Big black hole and small black hole. Credit: Jose-Luis Olivares, MIT.

At the center of a galaxy about 800 million years away from us is a supermassive black hole. There would be nothing strange about that in itself. However, this black hole suffered from hiccups. Every 8.5 Earth days, it snapped and spewed cosmic gas. Then she pretended nothing happened.

It was a mystery to scientists. We have not yet observed such hiccups in a supermassive black hole. Dheeraj Pasham (DJ) from the American MIT Kavli Institute for Astrophysics and Space Research led a large international team, which also included Czech experts, who offered as the most likely explanation a second, much smaller black hole that orbits the supermassive black hole and passes through accretion disk of its supermassive counterpart.

Dheeraj Pasham (DJ). Credit: MIT.

This remarkable research changes the traditional view of black hole accretion disks. Scientists usually think of them as relatively uniform disks, made up mostly of gas, that rotate around a black hole.

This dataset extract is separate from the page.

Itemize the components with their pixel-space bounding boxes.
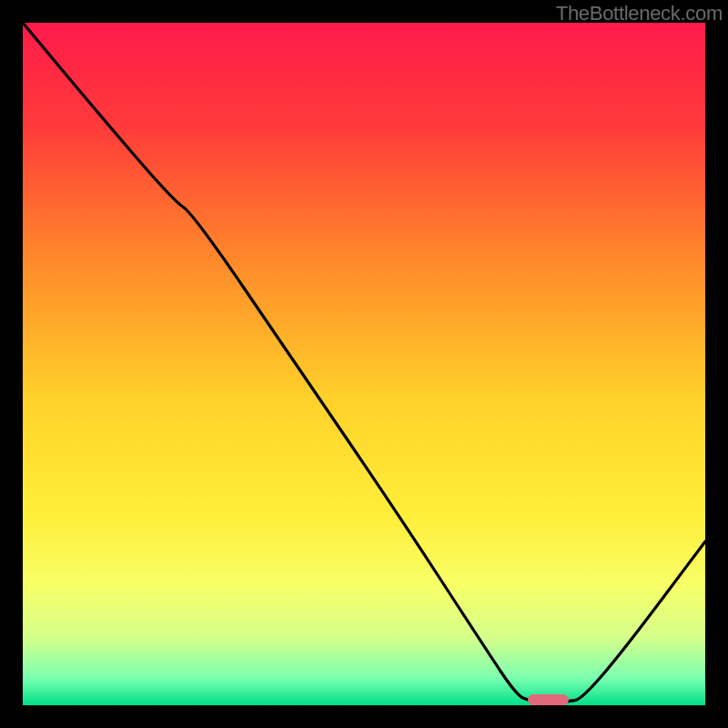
chart-curve-layer	[23, 23, 705, 705]
optimal-range-marker	[528, 694, 569, 705]
bottleneck-curve	[23, 23, 705, 702]
chart-plot-area	[23, 23, 705, 705]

Pasham et al. suggested that accretion discs may be more diverse. They appear to contain black holes or even entire stars.

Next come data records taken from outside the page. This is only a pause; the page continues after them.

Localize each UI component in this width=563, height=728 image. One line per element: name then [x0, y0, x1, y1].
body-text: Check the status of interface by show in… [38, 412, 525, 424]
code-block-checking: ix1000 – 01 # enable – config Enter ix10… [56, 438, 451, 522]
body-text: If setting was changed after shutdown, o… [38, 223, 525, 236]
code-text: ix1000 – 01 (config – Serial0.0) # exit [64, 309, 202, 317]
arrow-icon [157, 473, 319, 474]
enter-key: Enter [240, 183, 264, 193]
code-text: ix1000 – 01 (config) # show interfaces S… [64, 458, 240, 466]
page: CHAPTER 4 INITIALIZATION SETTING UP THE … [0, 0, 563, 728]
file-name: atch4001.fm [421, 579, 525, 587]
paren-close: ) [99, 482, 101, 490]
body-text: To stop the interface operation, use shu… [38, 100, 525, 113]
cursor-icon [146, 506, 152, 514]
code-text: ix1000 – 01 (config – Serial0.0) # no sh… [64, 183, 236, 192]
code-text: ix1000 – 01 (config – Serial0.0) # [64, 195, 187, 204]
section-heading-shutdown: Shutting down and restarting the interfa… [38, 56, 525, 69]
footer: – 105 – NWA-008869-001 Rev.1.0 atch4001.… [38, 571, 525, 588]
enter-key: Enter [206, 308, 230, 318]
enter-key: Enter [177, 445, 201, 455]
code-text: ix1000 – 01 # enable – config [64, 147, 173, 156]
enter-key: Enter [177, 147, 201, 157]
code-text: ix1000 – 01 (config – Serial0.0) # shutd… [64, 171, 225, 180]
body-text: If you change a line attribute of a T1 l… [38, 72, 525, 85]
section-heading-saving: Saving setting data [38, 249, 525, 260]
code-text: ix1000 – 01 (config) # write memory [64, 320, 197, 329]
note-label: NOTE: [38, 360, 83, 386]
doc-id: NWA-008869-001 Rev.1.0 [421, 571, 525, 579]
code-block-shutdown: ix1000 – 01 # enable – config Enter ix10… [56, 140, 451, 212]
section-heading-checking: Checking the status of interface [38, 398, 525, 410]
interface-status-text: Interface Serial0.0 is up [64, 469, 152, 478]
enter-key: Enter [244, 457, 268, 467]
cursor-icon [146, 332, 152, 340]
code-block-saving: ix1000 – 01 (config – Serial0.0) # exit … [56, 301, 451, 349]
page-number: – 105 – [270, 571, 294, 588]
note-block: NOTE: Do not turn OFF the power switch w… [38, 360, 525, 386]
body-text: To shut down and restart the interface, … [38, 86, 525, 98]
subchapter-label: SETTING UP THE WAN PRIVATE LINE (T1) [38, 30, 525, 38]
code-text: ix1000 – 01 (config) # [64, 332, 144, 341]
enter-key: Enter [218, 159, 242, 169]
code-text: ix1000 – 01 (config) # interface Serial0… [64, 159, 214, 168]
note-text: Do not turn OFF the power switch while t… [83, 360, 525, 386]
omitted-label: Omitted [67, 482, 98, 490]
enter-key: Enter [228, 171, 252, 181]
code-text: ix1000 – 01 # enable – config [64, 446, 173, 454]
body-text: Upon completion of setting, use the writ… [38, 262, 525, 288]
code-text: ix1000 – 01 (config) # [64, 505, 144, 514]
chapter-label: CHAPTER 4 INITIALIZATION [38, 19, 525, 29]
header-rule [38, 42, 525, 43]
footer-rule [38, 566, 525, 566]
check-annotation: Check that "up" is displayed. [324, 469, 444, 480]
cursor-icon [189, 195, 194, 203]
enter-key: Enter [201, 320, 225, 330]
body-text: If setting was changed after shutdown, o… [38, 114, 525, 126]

The hiccuping supermassive black hole was discovered by the ASAS-SN automated telescope network (All Sky Automated Survey for SuperNovae). It consists of 20 robotic telescopes, which are located in various places in the northern and southern hemispheres. The ASAS-SN telescopes automatically scan the entire sky every night and search for supernovae and other transient, i.e. sudden, events. In this case, in December 2020, they detected a supermassive black hole brightening about a thousand times in an otherwise quite calm area of ​​the sky.

A simulation of a hiccuping black hole. Credit: Petra Sukova, Astronomical Institute of the CAS.

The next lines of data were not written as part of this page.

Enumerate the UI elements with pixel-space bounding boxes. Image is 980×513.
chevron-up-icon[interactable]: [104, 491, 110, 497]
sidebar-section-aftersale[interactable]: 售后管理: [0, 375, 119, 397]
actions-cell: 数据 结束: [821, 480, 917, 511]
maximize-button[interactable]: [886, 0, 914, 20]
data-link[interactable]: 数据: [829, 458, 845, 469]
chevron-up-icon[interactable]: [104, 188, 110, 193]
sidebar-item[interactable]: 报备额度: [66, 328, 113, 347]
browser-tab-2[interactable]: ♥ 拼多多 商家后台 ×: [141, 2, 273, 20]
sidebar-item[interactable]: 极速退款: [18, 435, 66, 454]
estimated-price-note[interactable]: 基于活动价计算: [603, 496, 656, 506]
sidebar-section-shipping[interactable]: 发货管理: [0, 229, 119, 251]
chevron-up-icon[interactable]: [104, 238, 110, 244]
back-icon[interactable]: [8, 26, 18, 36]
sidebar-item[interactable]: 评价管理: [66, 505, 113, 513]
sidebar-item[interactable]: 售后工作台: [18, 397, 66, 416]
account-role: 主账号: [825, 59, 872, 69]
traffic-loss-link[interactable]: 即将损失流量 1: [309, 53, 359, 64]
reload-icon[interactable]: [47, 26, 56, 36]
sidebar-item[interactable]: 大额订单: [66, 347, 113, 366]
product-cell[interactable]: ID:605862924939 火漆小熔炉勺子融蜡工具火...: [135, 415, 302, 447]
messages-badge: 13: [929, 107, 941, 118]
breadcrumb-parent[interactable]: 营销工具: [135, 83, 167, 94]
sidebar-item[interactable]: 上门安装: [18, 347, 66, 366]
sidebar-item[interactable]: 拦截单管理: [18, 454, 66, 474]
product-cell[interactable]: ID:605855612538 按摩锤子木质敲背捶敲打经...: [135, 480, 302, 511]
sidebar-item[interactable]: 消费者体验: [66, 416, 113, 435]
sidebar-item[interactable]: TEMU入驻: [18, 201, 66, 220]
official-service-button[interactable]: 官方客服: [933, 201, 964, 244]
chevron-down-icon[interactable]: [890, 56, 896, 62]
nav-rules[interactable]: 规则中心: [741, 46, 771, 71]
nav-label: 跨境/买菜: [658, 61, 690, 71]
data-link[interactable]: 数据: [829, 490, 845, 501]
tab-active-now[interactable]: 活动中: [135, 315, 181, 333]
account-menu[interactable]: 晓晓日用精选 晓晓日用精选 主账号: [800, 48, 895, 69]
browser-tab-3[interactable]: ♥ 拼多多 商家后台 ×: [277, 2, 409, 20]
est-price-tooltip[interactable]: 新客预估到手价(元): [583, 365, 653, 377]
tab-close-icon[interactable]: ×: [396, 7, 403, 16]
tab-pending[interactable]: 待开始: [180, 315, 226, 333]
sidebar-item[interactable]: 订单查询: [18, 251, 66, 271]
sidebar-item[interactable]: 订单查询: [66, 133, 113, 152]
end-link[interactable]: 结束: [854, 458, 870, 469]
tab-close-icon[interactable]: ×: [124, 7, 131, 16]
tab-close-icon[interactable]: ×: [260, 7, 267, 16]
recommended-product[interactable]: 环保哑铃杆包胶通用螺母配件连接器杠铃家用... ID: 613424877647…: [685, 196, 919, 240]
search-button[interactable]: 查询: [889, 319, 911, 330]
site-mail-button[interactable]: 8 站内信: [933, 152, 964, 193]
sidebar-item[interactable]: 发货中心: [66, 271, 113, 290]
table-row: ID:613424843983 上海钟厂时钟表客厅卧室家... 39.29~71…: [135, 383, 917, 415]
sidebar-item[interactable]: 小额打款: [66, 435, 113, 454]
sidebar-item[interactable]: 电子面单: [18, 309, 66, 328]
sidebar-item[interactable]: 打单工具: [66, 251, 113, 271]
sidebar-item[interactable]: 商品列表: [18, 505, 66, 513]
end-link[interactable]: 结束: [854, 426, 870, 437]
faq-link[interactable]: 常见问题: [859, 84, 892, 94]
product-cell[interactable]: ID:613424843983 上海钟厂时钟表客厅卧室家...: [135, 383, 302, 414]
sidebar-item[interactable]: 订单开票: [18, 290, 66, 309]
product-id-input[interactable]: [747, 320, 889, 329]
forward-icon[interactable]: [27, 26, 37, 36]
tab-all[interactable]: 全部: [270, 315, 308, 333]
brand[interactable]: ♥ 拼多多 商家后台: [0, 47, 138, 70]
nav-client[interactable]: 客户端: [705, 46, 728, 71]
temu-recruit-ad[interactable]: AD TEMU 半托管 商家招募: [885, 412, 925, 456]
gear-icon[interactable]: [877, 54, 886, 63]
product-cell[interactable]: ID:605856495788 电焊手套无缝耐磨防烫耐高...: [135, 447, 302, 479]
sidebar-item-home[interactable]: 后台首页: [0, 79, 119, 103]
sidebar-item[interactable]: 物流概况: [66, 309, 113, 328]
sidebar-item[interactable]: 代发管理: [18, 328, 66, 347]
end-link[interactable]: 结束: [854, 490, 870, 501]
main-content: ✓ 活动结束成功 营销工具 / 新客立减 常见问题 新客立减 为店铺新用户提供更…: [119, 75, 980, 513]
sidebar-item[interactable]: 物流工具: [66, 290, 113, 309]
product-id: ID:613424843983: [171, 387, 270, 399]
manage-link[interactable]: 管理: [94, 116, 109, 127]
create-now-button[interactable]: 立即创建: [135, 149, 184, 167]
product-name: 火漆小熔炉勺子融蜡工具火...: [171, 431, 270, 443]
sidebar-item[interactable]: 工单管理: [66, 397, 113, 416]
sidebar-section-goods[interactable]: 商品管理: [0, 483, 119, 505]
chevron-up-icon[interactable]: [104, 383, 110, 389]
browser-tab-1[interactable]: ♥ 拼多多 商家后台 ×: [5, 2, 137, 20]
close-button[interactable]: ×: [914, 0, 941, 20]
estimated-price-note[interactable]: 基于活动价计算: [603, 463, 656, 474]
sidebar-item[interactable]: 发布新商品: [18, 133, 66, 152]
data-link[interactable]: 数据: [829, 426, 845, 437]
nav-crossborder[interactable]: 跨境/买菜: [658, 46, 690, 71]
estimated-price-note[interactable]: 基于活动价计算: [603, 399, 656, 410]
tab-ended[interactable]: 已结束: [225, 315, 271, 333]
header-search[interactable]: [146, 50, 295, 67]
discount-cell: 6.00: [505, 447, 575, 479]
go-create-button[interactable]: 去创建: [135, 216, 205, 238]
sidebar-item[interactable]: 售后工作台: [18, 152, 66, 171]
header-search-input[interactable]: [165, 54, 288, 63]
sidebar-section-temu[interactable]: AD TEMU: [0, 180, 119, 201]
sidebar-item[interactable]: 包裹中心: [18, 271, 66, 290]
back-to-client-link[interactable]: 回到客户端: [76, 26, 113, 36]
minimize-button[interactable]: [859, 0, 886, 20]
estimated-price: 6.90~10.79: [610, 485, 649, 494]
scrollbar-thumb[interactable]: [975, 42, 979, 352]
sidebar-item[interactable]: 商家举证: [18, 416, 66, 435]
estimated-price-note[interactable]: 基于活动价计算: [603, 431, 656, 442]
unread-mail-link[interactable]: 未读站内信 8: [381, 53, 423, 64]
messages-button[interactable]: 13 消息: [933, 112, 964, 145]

A simulation of a hiccuping black hole. Credit: Petra Sukova, Astronomical Institute of the CAS.

Pasham soon found out and, thanks to a lucky combination of circumstances, was able to direct the NICER X-ray telescope to the spot of brightening (Neutron Star Interior Composition Explorer), installed aboard the ISS in orbit. The intense activity of the supermassive black hole in question lasted for about 4 months.

When Pasham analyzed the obtained data, he discovered the aforementioned hiccup with a period of 8.5 days, which is visible in a very narrow region of X-rays. The signal was similar to when a star’s glow is briefly blocked by an orbiting planet. However, no planet or star can block the radiation of the entire galaxy.

Pasham therefore approached Czech theoretical physicists, who proposed that the observed behavior is caused by a smaller black hole orbiting the supermassive black hole perpendicular to its accretion disk, thus passing through it twice during one orbit. As it passes through the disk, matter and radiation erupt, manifesting as the hiccups of a supermassive black hole.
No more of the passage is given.